Work task ::
Could you restate word for word every line of the records below, from the first one to the one holding "Task: Click on the Επισκέπτες"?
START Material supplied
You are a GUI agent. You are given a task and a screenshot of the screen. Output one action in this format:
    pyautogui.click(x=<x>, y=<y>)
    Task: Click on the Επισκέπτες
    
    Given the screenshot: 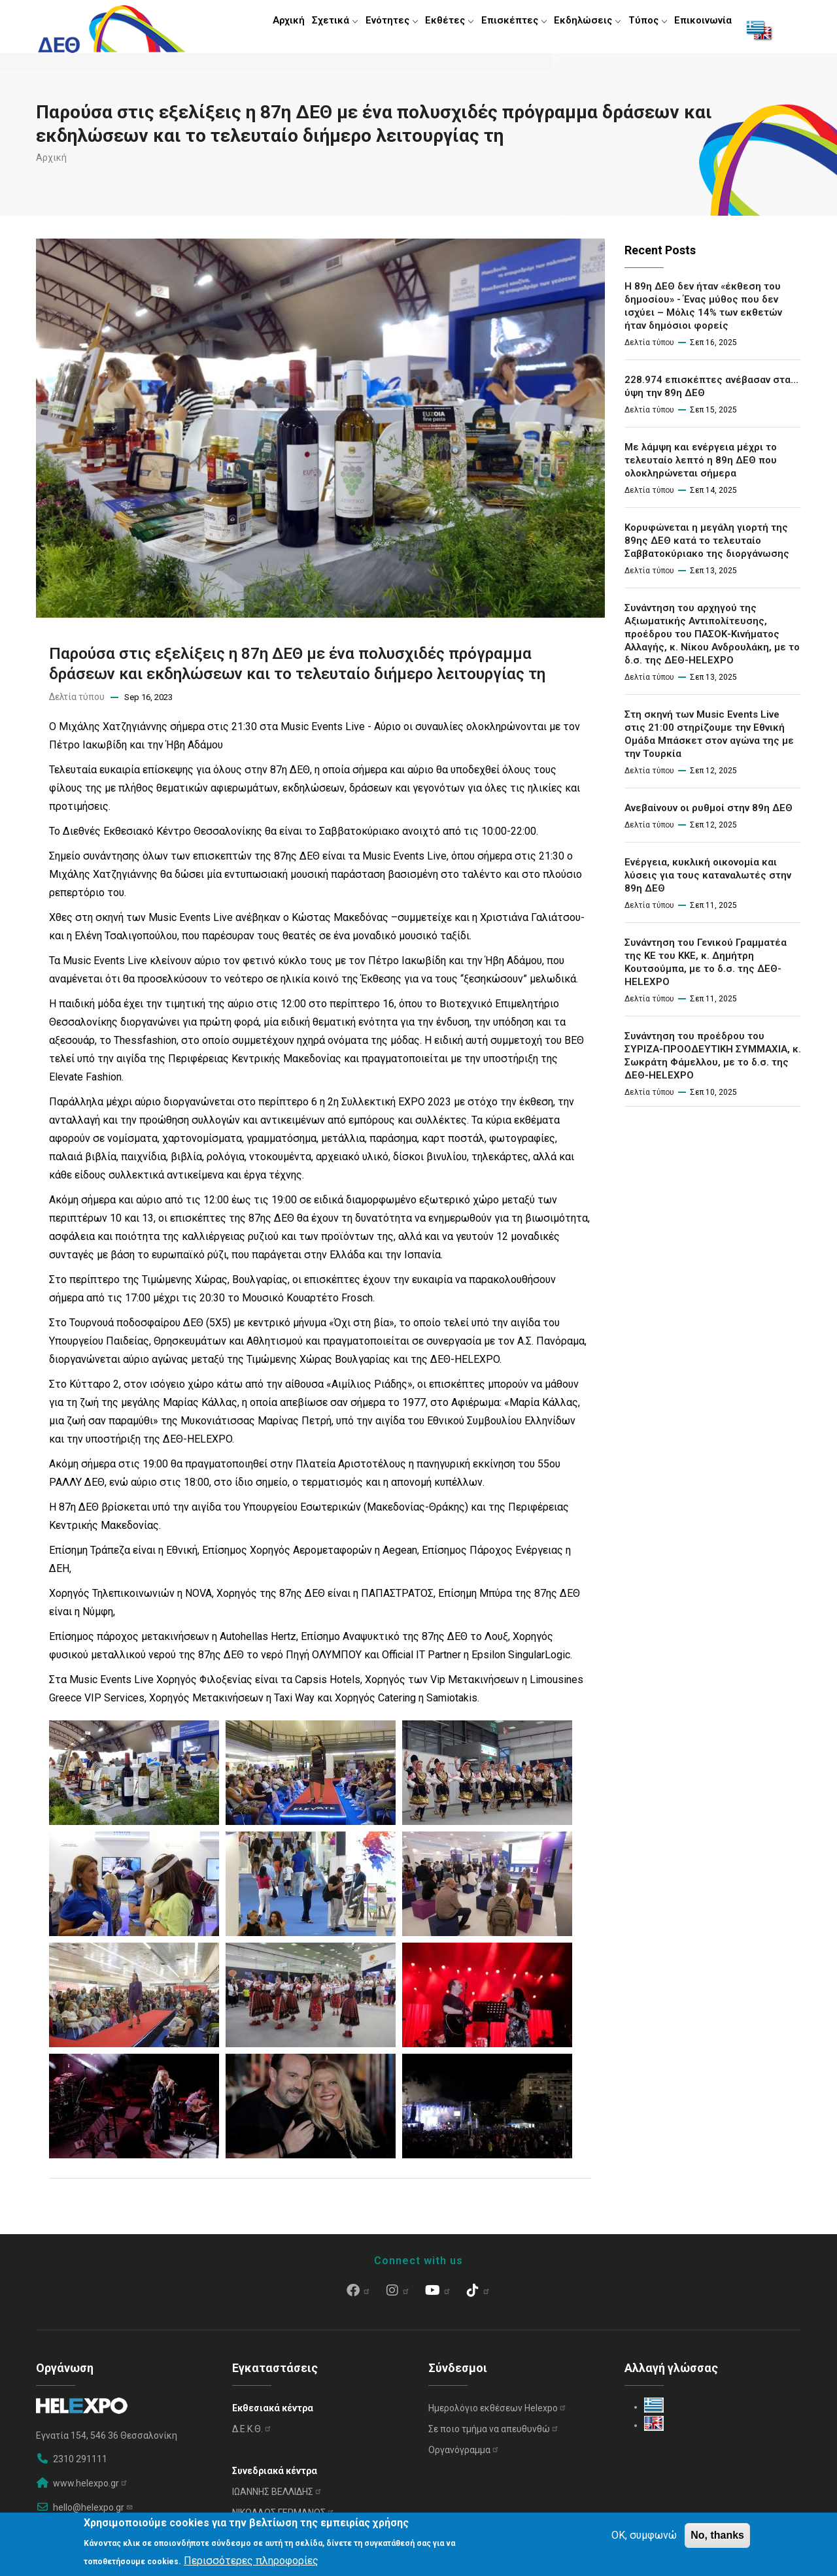 What is the action you would take?
    pyautogui.click(x=506, y=29)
END Material supplied
The answer ::
You are a GUI agent. You are given a task and a screenshot of the screen. Output one action in this format:
    pyautogui.click(x=<x>, y=<y>)
    Task: Click on the Επισκέπτες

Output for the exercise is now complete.